Menko Airlangga: Komoditas Tekstil, Perkebunan, dan Suku Cadang Dikecualikan dari Tarif Bea Masuk AS
Poin Penting
|
JAKARTA, investortrust.id -Menteri Koordinator bidang Perekonomian, Airlangga Hartarto, membeberkan sejumlah komoditas asal Indonesia yang tidak dimasukkan ke dalam daftar kebijakan tarif baru Amerika Serikat (AS). Kebijakan ini merupakan bagian dari hasil investigasi yang dilakukan oleh pemerintah AS berdasarkan Bab 301 Undang-Undang Perdagangan AS atau Trade Act of 1974.
"Komoditas kebun, termasuk spareparts (dikecualikan)," kata Airlangga saat memberikan keterangan pers di kantornya, Jakarta, Senin (8/6/2026).
Berdasarkan dokumen penjelasan resmi dari kantor Kementerian Koordinator bidang Perekonomian, ekspor Indonesia saat ini masih dikenai tarif sementara sebesar 10%. Tarif temporer tersebut dijadwalkan berakhir pada tanggal 24 Juli 2026 mendatang, di mana setelah masa tenggang tersebut selesai, struktur tarif baru akan disusun secara bertahap oleh otoritas perdagangan AS.
Penyusunan arsitektur tarif baru tersebut terbagi ke dalam beberapa komponen utama yang berlapis. Komponen pertamanya adalah pengenaan tarif terkait isu kerja paksa (forced labor) sebesar 10%, lalu dalam beberapa pekan setelahnya, AS akan menambahkan komponen tambahan mengenai kelebihan kapasitas struktural manufaktur.
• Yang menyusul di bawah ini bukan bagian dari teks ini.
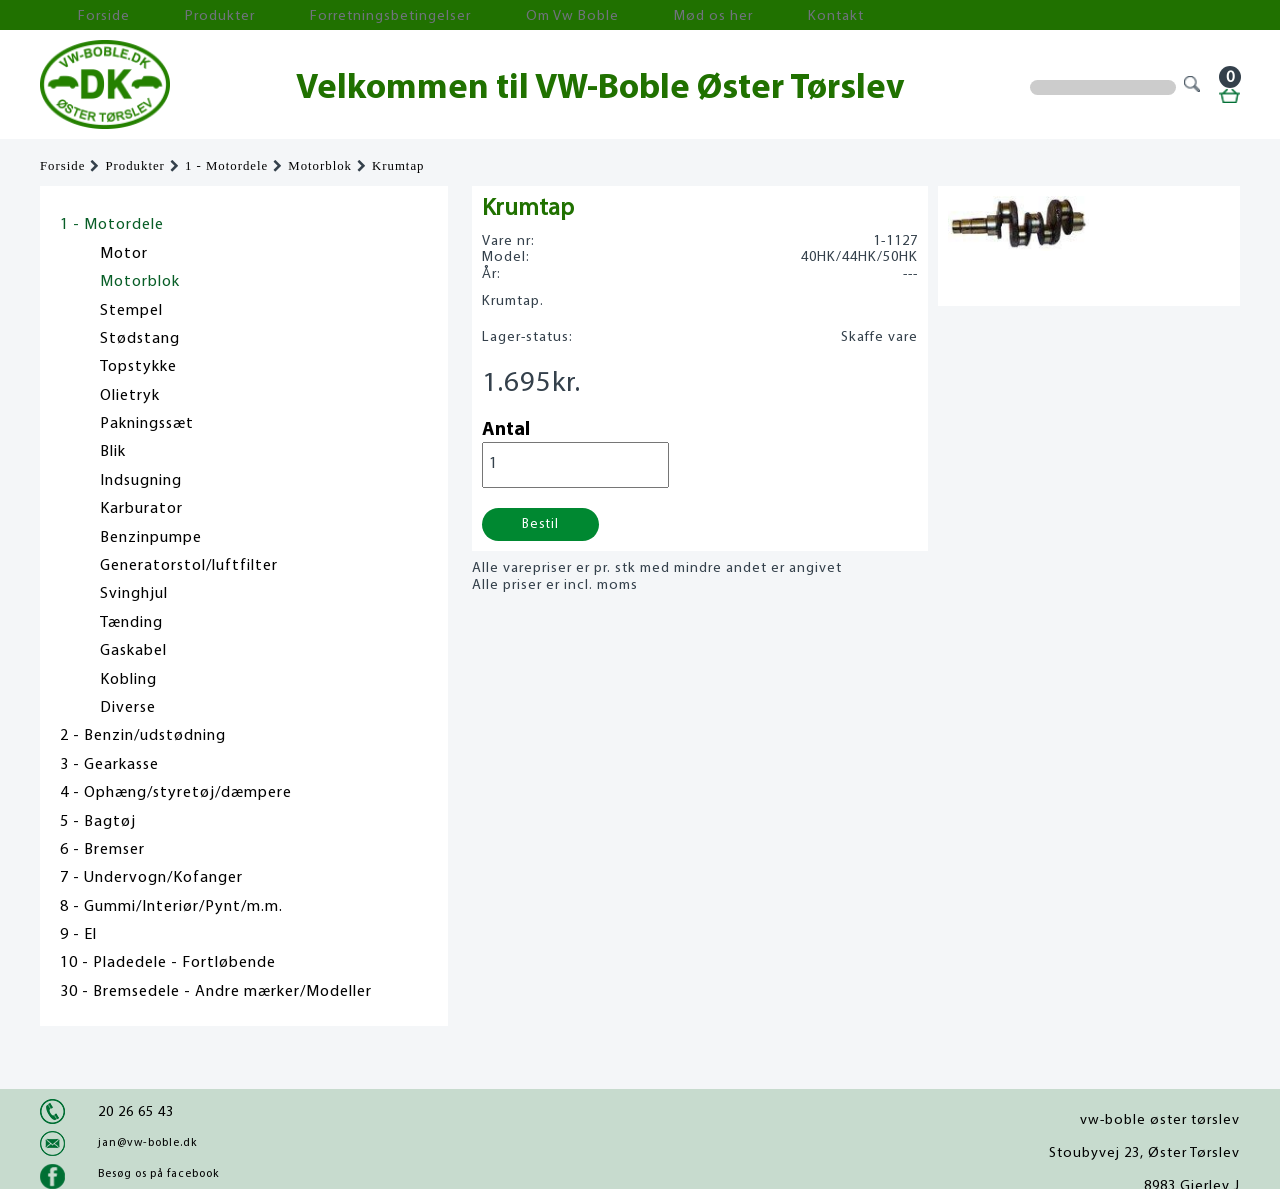 Image resolution: width=1280 pixels, height=1189 pixels. I want to click on 10 - Pladedele - Fortløbende, so click(168, 963).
Mekanisme penumpukan (stacking) antar-komponen instrumen fiskal tersebut nantinya disertai dengan pemberian pengecualian (exclusions) atas sejumlah barang yang telah disepakati bersama. Melalui skema perhitungan berkala ini, total tarif final yang diproyeksikan bakal dihadapi oleh komoditas ekspor Indonesia berada pada tingkat 18%.
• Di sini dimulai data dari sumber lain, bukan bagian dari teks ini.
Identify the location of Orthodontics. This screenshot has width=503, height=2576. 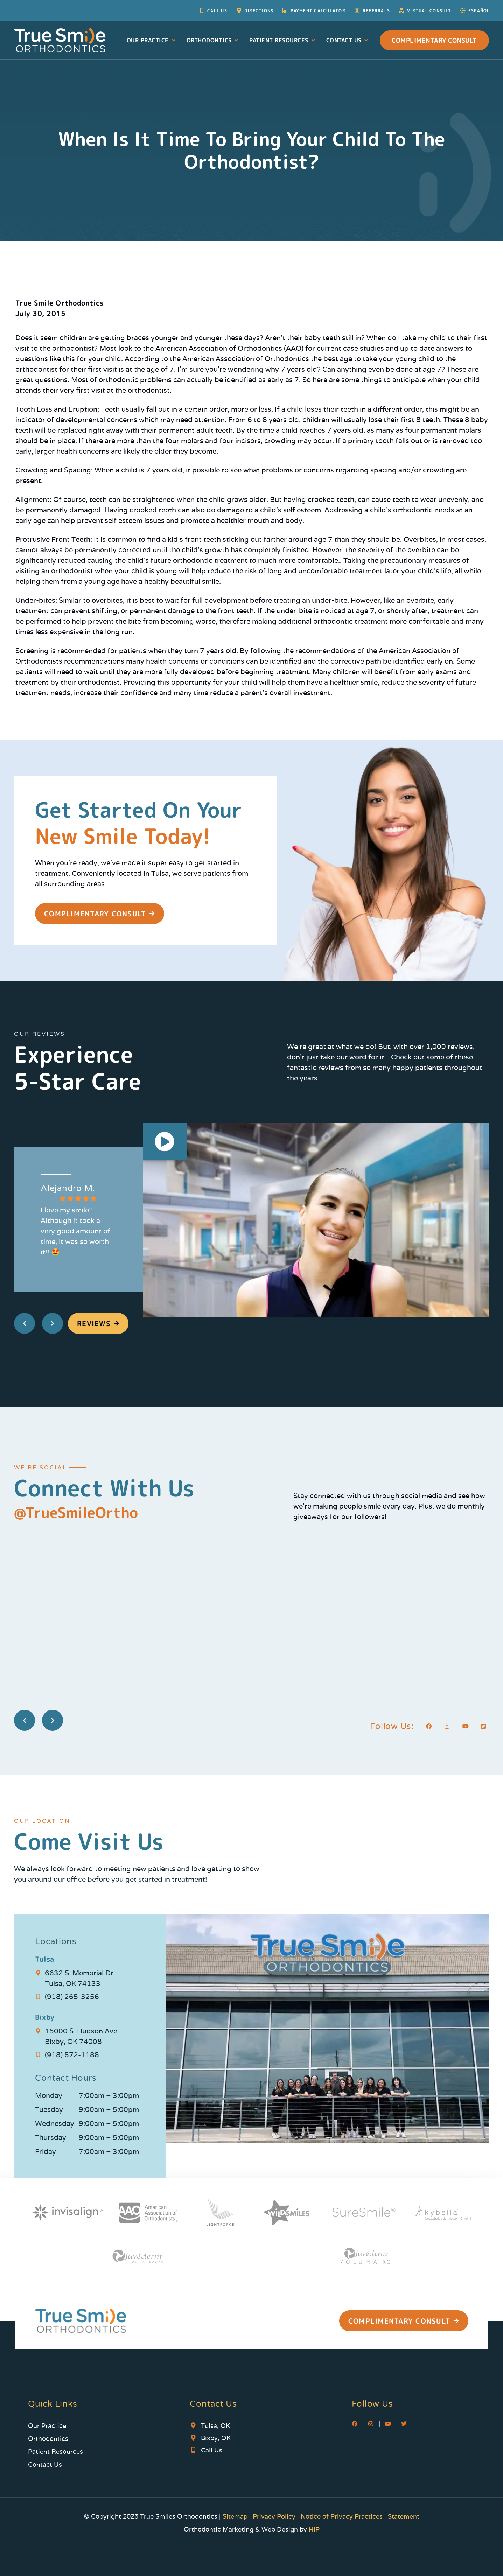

Kendati demikian, pemerintah mencatat adanya pengecualian strategis terhadap produk tekstil asal Indonesia. Komoditas sandang ini diharapkan dapat lolos dari mekanisme tambahan tarif terkait kelebihan kapasitas struktural yang berpotensi melambungkan beban biaya ekspor.
Baca Juga
Mendag Sebut RI Terus Lobi AS Terkait Tarif Baru Tuduhan 'Forced Labor'
Proses penyelesaian untuk komponen kelebihan kapasitas struktural ini diperkirakan bakal menyusul dalam beberapa pekan pasca-berakhirnya tarif sementara pada 24 Juli 2026 dengan prosedur penilaian yang serupa. Di sisi lain, hasil investigasi Section 301 ini menjadi bagian integral dari kerangka kerja sama perdagangan bilateral yang jauh lebih luas antara Indonesia dan Negeri Paman Sam.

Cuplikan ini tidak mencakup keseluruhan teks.